Decomposition of the skin-friction coefficient of compressible boundary layers

We derive an integral formula for the skin-friction coefficient of compressible boundary layers by extending the formula of Elnahhas and Johnson [“On the enhancement of boundary layer skin friction by turbulence: An angular momentum approach,” J. Fluid Mech. 940, A36 (2022)] for incompressible boundary layers. The skin-friction coefficient is decomposed into the sum of the contributions of the laminar coefficient, the change of the dynamic viscosity with the temperature, the Favre–Reynolds stresses, and the mean flow. This decomposition is applied to numerical data for laminar and turbulent boundary layers, and the role of each term on the wall-shear stress is quantified. We also show that the threefold integration identity of Gomez et al. [“Contribution of Reynolds stress distribution to the skin friction in compressible turbulent channel flows,” Phys. Rev.
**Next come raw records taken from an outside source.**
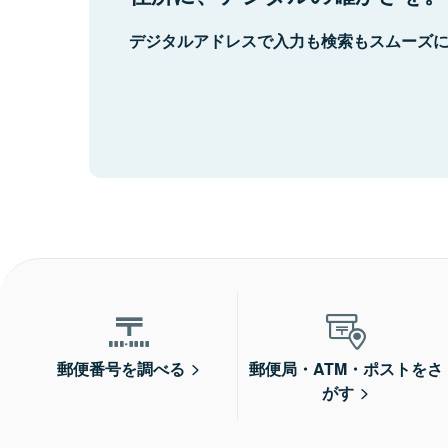
デジタルアドレスで入力も検索もスムーズ
郵便番号を調べる
郵便局・ATM・ポストをさ
がす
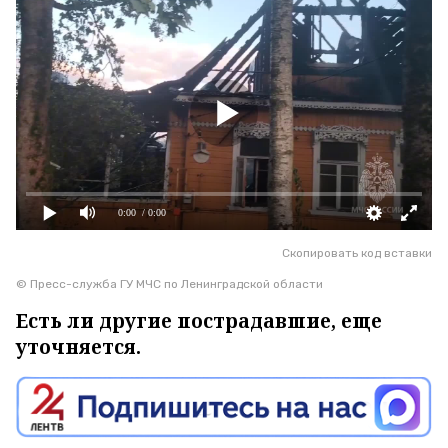
0:00
/ 0:00
Скопировать код вставки
© Пресс-служба ГУ МЧС по Ленинградской области
Есть ли другие пострадавшие, еще
уточняется.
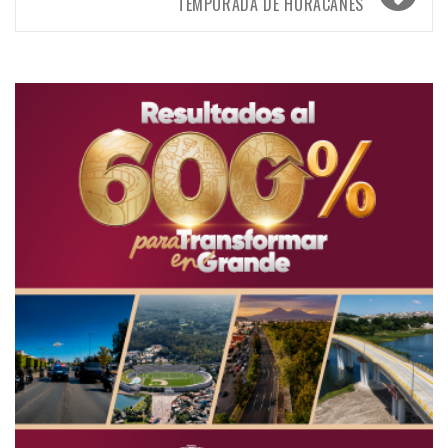
TEMPORADA DE HURACANES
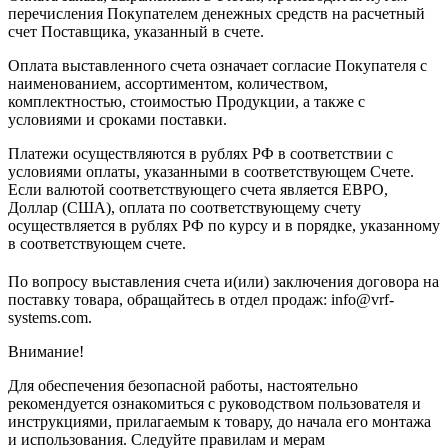
перечисления Покупателем денежных средств на расчетный
счет Поставщика, указанный в счете.
Оплата выставленного счета означает согласие Покупателя с
наименованием, ассортиментом, количеством,
комплектностью, стоимостью Продукции, а также с
условиями и сроками поставки.
Платежи осуществляются в рублях РФ в соответствии с
условиями оплаты, указанными в соответствующем Счете.
Если валютой соответствующего счета является ЕВРО,
Доллар (США), оплата по соответствующему cчету
осуществляется в рублях РФ по курсу и в порядке, указанному
в соответствующем cчете.
По вопросу выставления счета и(или) заключения договора на
поставку товара, обращайтесь в отдел продаж: info@vrf-
systems.com.
Внимание!
Для обеспечения безопасной работы, настоятельно
рекомендуется ознакомиться с руководством пользователя и
инструкциями, прилагаемым к товару, до начала его монтажа
и использования. Следуйте правилам и мерам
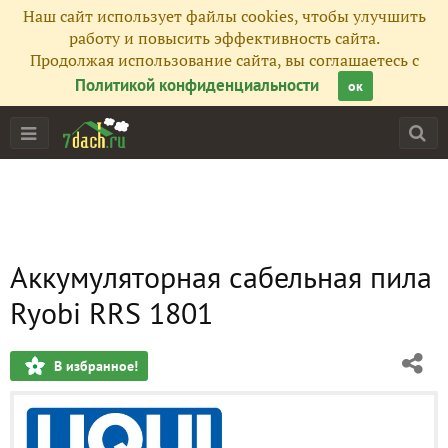
Наш сайт использует файлы cookies, чтобы улучшить
работу и повысить эффективность сайта.
Продолжая использование сайта, вы соглашаетесь с
Политикой конфиденциальности
ок
Аккумуляторная сабельная пила
Ryobi RRS 1801
В избранное!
E 79(3), 035301 (2009)] and the twofold integration identities of Wenzel et al. [“About the influences of compressibility, heat transfer and pressure gradients in compressible turbulent boundary layers,” J. Fluid Mech. 930, A1 (2022)] and Xu et al. [“Skin-friction and heat-transfer decompositions in hypersonic transitional and turbulent boundary layers,” J. Fluid Mech. 941, A4 (2022)] for turbulent boundary layers all simplify to the compressible von Kármán momentum integral equation when the upper limit of integration is asymptotically large. The dependence of these identities on the upper integration bound is studied. By using asymptotic methods, we prove that the multiple-integration identity of Wenzel et al. [“About the influences of compressibility, heat transfer and pressure gradients in compressible turbulent boundary layers,” J. Fluid Mech. 930, A1 (2022)] degenerates to the definition of the skin-friction coefficient when the number of integrations is asymptotically large.